ATHENS, GEORGIA, April 3, 2017 – The Athens Anti-Discrimination Movement will host two events in April on the pressing issues of biased policing and mass incarceration. The workshops, both to be held at Athens Clarke County Library, represent a block of powerful programming that hopes to empower Athenians through education that will allow them to recognize and rectify racist practices that can trap black and brown people in the criminal justice system.
AADM Ongoing Workshops
AADM is currently working on developing a strong citizen advocacy program designed to address the issues of “The School to Prison Pipeline”, “Systematic Racism,” and “Mass Incarceration” in our community.
As part of the AADM ongoing Workshop Series, on Thursday, April 13, 2016, 5:30 PM at the Athens Clarke-County Library, the Athens Anti-Discrimination Movement will host a customized version of the “Fair and Impartial” policing training entitled “Breaking the Cycle of Bias Police Workshop”. It will be presented by ACPD Senior Officer and Trainer John. Q. Williams, he will share the differences between implicit and explicit biases.. It will be followed by an open discussion about the impact of community and bias policing moderated by John Lash of the Conflict Center.

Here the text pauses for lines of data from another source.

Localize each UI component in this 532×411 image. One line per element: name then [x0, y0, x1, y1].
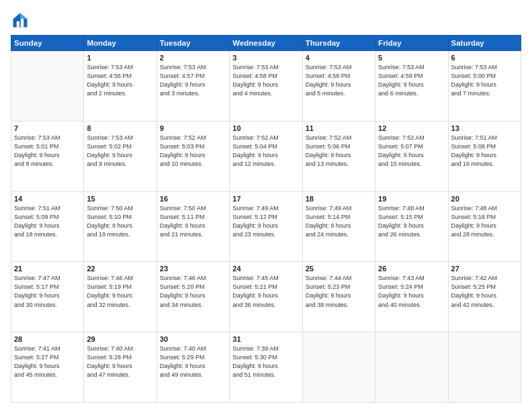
- day-info: Sunrise: 7:46 AMSunset: 5:20 PMDaylight:…: [160, 274, 226, 309]
- calendar-week-1: 7Sunrise: 7:53 AMSunset: 5:01 PMDaylight…: [11, 121, 521, 191]
- calendar-cell: 13Sunrise: 7:51 AMSunset: 5:08 PMDayligh…: [448, 121, 521, 191]
- day-number: 9: [160, 124, 226, 132]
- day-number: 10: [232, 124, 299, 132]
- day-number: 6: [451, 54, 518, 62]
- calendar-cell: 3Sunrise: 7:53 AMSunset: 4:58 PMDaylight…: [230, 51, 302, 122]
- calendar-cell: 12Sunrise: 7:52 AMSunset: 5:07 PMDayligh…: [375, 121, 448, 191]
- day-info: Sunrise: 7:52 AMSunset: 5:04 PMDaylight:…: [232, 134, 299, 169]
- day-number: 7: [14, 124, 81, 132]
- calendar-cell: 2Sunrise: 7:53 AMSunset: 4:57 PMDaylight…: [157, 51, 229, 122]
- calendar-cell: 18Sunrise: 7:49 AMSunset: 5:14 PMDayligh…: [302, 191, 375, 262]
- day-number: 3: [232, 54, 299, 62]
- calendar-cell: 29Sunrise: 7:40 AMSunset: 5:28 PMDayligh…: [84, 332, 157, 403]
- weekday-wednesday: Wednesday: [230, 36, 302, 51]
- day-number: 25: [306, 265, 372, 273]
- calendar-cell: 1Sunrise: 7:53 AMSunset: 4:56 PMDaylight…: [84, 51, 157, 122]
- calendar-cell: 16Sunrise: 7:50 AMSunset: 5:11 PMDayligh…: [157, 191, 229, 262]
- calendar-cell: [375, 332, 448, 403]
- calendar-cell: 4Sunrise: 7:53 AMSunset: 4:58 PMDaylight…: [302, 51, 375, 122]
- calendar-cell: 17Sunrise: 7:49 AMSunset: 5:12 PMDayligh…: [230, 191, 302, 262]
- day-number: 17: [232, 195, 299, 203]
- day-number: 8: [87, 124, 153, 132]
- calendar-cell: 24Sunrise: 7:45 AMSunset: 5:21 PMDayligh…: [230, 262, 302, 332]
- day-number: 22: [87, 265, 153, 273]
- calendar-cell: 7Sunrise: 7:53 AMSunset: 5:01 PMDaylight…: [11, 121, 84, 191]
- day-info: Sunrise: 7:51 AMSunset: 5:08 PMDaylight:…: [451, 134, 518, 169]
- calendar-cell: 11Sunrise: 7:52 AMSunset: 5:06 PMDayligh…: [302, 121, 375, 191]
- day-info: Sunrise: 7:40 AMSunset: 5:29 PMDaylight:…: [160, 345, 226, 379]
- day-info: Sunrise: 7:53 AMSunset: 4:56 PMDaylight:…: [87, 63, 153, 98]
- calendar-week-3: 21Sunrise: 7:47 AMSunset: 5:17 PMDayligh…: [11, 262, 521, 332]
- day-info: Sunrise: 7:53 AMSunset: 5:02 PMDaylight:…: [87, 134, 153, 169]
- day-info: Sunrise: 7:52 AMSunset: 5:03 PMDaylight:…: [160, 134, 226, 169]
- weekday-header-row: SundayMondayTuesdayWednesdayThursdayFrid…: [11, 36, 521, 51]
- day-info: Sunrise: 7:41 AMSunset: 5:27 PMDaylight:…: [14, 345, 81, 379]
- svg-rect-3: [21, 19, 24, 27]
- calendar-cell: 10Sunrise: 7:52 AMSunset: 5:04 PMDayligh…: [230, 121, 302, 191]
- calendar-cell: 23Sunrise: 7:46 AMSunset: 5:20 PMDayligh…: [157, 262, 229, 332]
- day-info: Sunrise: 7:48 AMSunset: 5:15 PMDaylight:…: [378, 204, 445, 239]
- day-info: Sunrise: 7:53 AMSunset: 4:58 PMDaylight:…: [232, 63, 299, 98]
- calendar-cell: 26Sunrise: 7:43 AMSunset: 5:24 PMDayligh…: [375, 262, 448, 332]
- calendar-cell: 21Sunrise: 7:47 AMSunset: 5:17 PMDayligh…: [11, 262, 84, 332]
- calendar-cell: 25Sunrise: 7:44 AMSunset: 5:23 PMDayligh…: [302, 262, 375, 332]
- day-number: 30: [160, 335, 226, 343]
- day-info: Sunrise: 7:48 AMSunset: 5:16 PMDaylight:…: [451, 204, 518, 239]
- calendar-cell: 19Sunrise: 7:48 AMSunset: 5:15 PMDayligh…: [375, 191, 448, 262]
- calendar-cell: 6Sunrise: 7:53 AMSunset: 5:00 PMDaylight…: [448, 51, 521, 122]
- day-info: Sunrise: 7:53 AMSunset: 4:57 PMDaylight:…: [160, 63, 226, 98]
- calendar-cell: [11, 51, 84, 122]
- calendar-cell: [302, 332, 375, 403]
- svg-marker-1: [20, 13, 28, 19]
- day-info: Sunrise: 7:40 AMSunset: 5:28 PMDaylight:…: [87, 345, 153, 379]
- calendar-cell: 20Sunrise: 7:48 AMSunset: 5:16 PMDayligh…: [448, 191, 521, 262]
- calendar-cell: 30Sunrise: 7:40 AMSunset: 5:29 PMDayligh…: [157, 332, 229, 403]
- calendar-cell: [448, 332, 521, 403]
- day-info: Sunrise: 7:53 AMSunset: 5:00 PMDaylight:…: [451, 63, 518, 98]
- weekday-tuesday: Tuesday: [157, 36, 229, 51]
- day-number: 19: [378, 195, 445, 203]
- calendar-cell: 5Sunrise: 7:53 AMSunset: 4:59 PMDaylight…: [375, 51, 448, 122]
- day-info: Sunrise: 7:53 AMSunset: 4:59 PMDaylight:…: [378, 63, 445, 98]
- day-info: Sunrise: 7:51 AMSunset: 5:09 PMDaylight:…: [14, 204, 81, 239]
- day-info: Sunrise: 7:52 AMSunset: 5:06 PMDaylight:…: [306, 134, 372, 169]
- weekday-saturday: Saturday: [448, 36, 521, 51]
- calendar-cell: 22Sunrise: 7:46 AMSunset: 5:19 PMDayligh…: [84, 262, 157, 332]
- day-number: 4: [306, 54, 372, 62]
- day-info: Sunrise: 7:46 AMSunset: 5:19 PMDaylight:…: [87, 274, 153, 309]
- day-info: Sunrise: 7:53 AMSunset: 4:58 PMDaylight:…: [306, 63, 372, 98]
- day-info: Sunrise: 7:49 AMSunset: 5:14 PMDaylight:…: [306, 204, 372, 239]
- day-number: 15: [87, 195, 153, 203]
- day-number: 16: [160, 195, 226, 203]
- day-number: 14: [14, 195, 81, 203]
- day-number: 1: [87, 54, 153, 62]
- day-number: 26: [378, 265, 445, 273]
- weekday-sunday: Sunday: [11, 36, 84, 51]
- svg-rect-2: [17, 21, 19, 28]
- calendar-cell: 28Sunrise: 7:41 AMSunset: 5:27 PMDayligh…: [11, 332, 84, 403]
- day-info: Sunrise: 7:39 AMSunset: 5:30 PMDaylight:…: [232, 345, 299, 379]
- day-number: 18: [306, 195, 372, 203]
- calendar-cell: 8Sunrise: 7:53 AMSunset: 5:02 PMDaylight…: [84, 121, 157, 191]
- day-number: 28: [14, 335, 81, 343]
- weekday-thursday: Thursday: [302, 36, 375, 51]
- calendar-cell: 14Sunrise: 7:51 AMSunset: 5:09 PMDayligh…: [11, 191, 84, 262]
- day-info: Sunrise: 7:45 AMSunset: 5:21 PMDaylight:…: [232, 274, 299, 309]
- day-number: 13: [451, 124, 518, 132]
- weekday-friday: Friday: [375, 36, 448, 51]
- day-info: Sunrise: 7:47 AMSunset: 5:17 PMDaylight:…: [14, 274, 81, 309]
- day-number: 24: [232, 265, 299, 273]
- calendar-cell: 27Sunrise: 7:42 AMSunset: 5:25 PMDayligh…: [448, 262, 521, 332]
- calendar-cell: 9Sunrise: 7:52 AMSunset: 5:03 PMDaylight…: [157, 121, 229, 191]
- day-info: Sunrise: 7:44 AMSunset: 5:23 PMDaylight:…: [306, 274, 372, 309]
- day-number: 21: [14, 265, 81, 273]
- day-number: 12: [378, 124, 445, 132]
- day-info: Sunrise: 7:50 AMSunset: 5:10 PMDaylight:…: [87, 204, 153, 239]
- calendar-week-4: 28Sunrise: 7:41 AMSunset: 5:27 PMDayligh…: [11, 332, 521, 403]
- day-number: 11: [306, 124, 372, 132]
- logo: [11, 11, 32, 30]
- weekday-monday: Monday: [84, 36, 157, 51]
- day-number: 29: [87, 335, 153, 343]
- day-info: Sunrise: 7:50 AMSunset: 5:11 PMDaylight:…: [160, 204, 226, 239]
- header: [11, 11, 521, 30]
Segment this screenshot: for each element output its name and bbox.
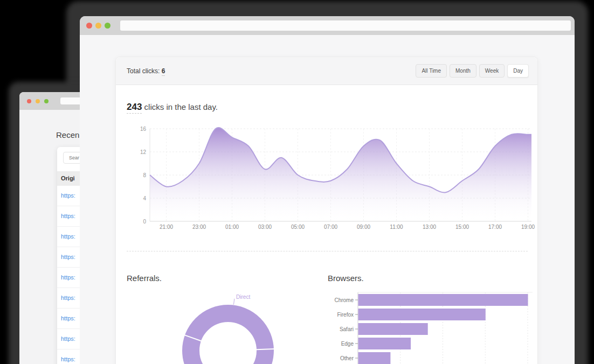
axis-label: 15:00 xyxy=(455,224,469,230)
axis-label: 4 xyxy=(143,195,146,201)
total-clicks-value: 6 xyxy=(162,67,165,76)
total-clicks-label: Total clicks: 6 xyxy=(127,67,165,75)
range-button-all-time[interactable]: All Time xyxy=(416,64,447,78)
range-button-week[interactable]: Week xyxy=(479,64,505,78)
bar-chrome[interactable] xyxy=(358,294,528,306)
category-label: Firefox xyxy=(337,312,354,318)
axis-label: 11:00 xyxy=(390,224,403,230)
close-button-icon[interactable] xyxy=(27,99,31,103)
axis-label: 13:00 xyxy=(423,224,436,230)
section-divider xyxy=(127,251,528,251)
front-browser-window: Total clicks: 6 All TimeMonthWeekDay 243… xyxy=(80,16,575,364)
category-label: Edge xyxy=(341,341,354,347)
address-bar[interactable] xyxy=(120,20,571,31)
minimize-button-icon[interactable] xyxy=(36,99,40,103)
category-label: Other xyxy=(340,355,354,361)
axis-label: 17:00 xyxy=(488,224,502,230)
range-button-day[interactable]: Day xyxy=(507,64,529,78)
browsers-bar-chart[interactable]: ChromeFirefoxSafariEdgeOther xyxy=(328,288,538,364)
bar-firefox[interactable] xyxy=(358,309,486,320)
axis-label: 16 xyxy=(140,126,147,132)
axis-label: 03:00 xyxy=(258,224,272,230)
axis-label: 01:00 xyxy=(225,224,239,230)
range-button-month[interactable]: Month xyxy=(450,64,476,78)
category-label: Chrome xyxy=(334,297,354,303)
label-leader-line xyxy=(233,299,234,305)
referrals-title: Referrals. xyxy=(127,274,162,283)
clicks-count: 243 xyxy=(127,102,142,114)
front-window-titlebar xyxy=(80,16,575,35)
bar-safari[interactable] xyxy=(358,323,428,335)
axis-label: 19:00 xyxy=(521,224,535,230)
clicks-headline-text: clicks in the last day. xyxy=(142,102,218,111)
close-button-icon[interactable] xyxy=(86,23,92,29)
axis-label: 8 xyxy=(143,172,146,178)
axis-label: 07:00 xyxy=(324,224,337,230)
axis-label: 0 xyxy=(143,219,146,225)
minimize-button-icon[interactable] xyxy=(95,23,101,29)
clicks-area-chart[interactable]: 21:0023:0001:0003:0005:0007:0009:0011:00… xyxy=(116,122,538,236)
maximize-button-icon[interactable] xyxy=(105,23,110,29)
total-clicks-text: Total clicks: xyxy=(127,67,160,75)
referrals-donut-chart[interactable]: Direct xyxy=(127,288,321,364)
bar-other[interactable] xyxy=(358,352,391,364)
time-range-button-group: All TimeMonthWeekDay xyxy=(416,64,529,78)
axis-label: 09:00 xyxy=(357,224,370,230)
analytics-card: Total clicks: 6 All TimeMonthWeekDay 243… xyxy=(115,57,538,364)
area-fill xyxy=(150,128,531,221)
recent-links-heading: Recen xyxy=(56,130,79,139)
axis-label: 23:00 xyxy=(192,224,206,230)
axis-label: 21:00 xyxy=(160,224,173,230)
donut-ring xyxy=(191,313,265,364)
bar-edge[interactable] xyxy=(358,338,411,349)
axis-label: 12 xyxy=(140,149,147,155)
category-label: Safari xyxy=(340,326,354,332)
axis-label: 05:00 xyxy=(291,224,305,230)
browsers-title: Browsers. xyxy=(328,274,364,283)
stats-toolbar: Total clicks: 6 All TimeMonthWeekDay xyxy=(116,57,537,85)
maximize-button-icon[interactable] xyxy=(44,99,49,103)
slice-label-direct: Direct xyxy=(236,294,250,300)
clicks-headline: 243 clicks in the last day. xyxy=(127,102,218,113)
slice-separator xyxy=(256,349,274,349)
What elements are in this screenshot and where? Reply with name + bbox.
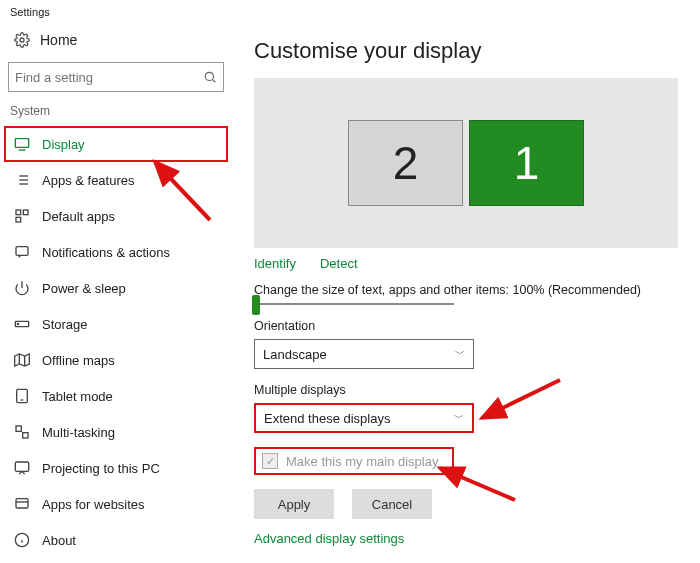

Later in the month, the “Mass Incarceration and How to Regain Your Rights” workshop will provide an opportunity to educate those struggling with life with a criminal record and the avenues available to regain revoked rights. Presented Thursday April 27th, 2017, 5:30-7:30 at Athens Clarke County Library.
AADM Programs and Support
In addition, since officially launching the Athens Anti-Discrimination Movement (AADM) in-house Civil Rights Program in January 2017, the AADM has collected data and provided support to citizens who believe they have been discriminated against or had a negative encounter with local police officers. After three months of collecting data and reviewing the online surveys, the information revealed that it is still important for AADM to continue to make efforts to reduce negative encounters with local officers and citizens, especially those in lower income communities or of black and brown descent.
How do citizens gain AADM support? You can go online to AADMovement.org and share your stories by filling out a Discrimination Complaint Form/Survey. An AADM Civil Rights Program team member will then review the individual’s report. Based on the substance of the complaint, an advocate will then be assigned to provide basic support or further resources.
United Against Discrimination
Many downtown businesses have adopted the “Athens United Against Discrimination” Sticker Campaign, placing the AADM sticker on their door or window to signifying that their business does not discriminate and that everyone is welcome.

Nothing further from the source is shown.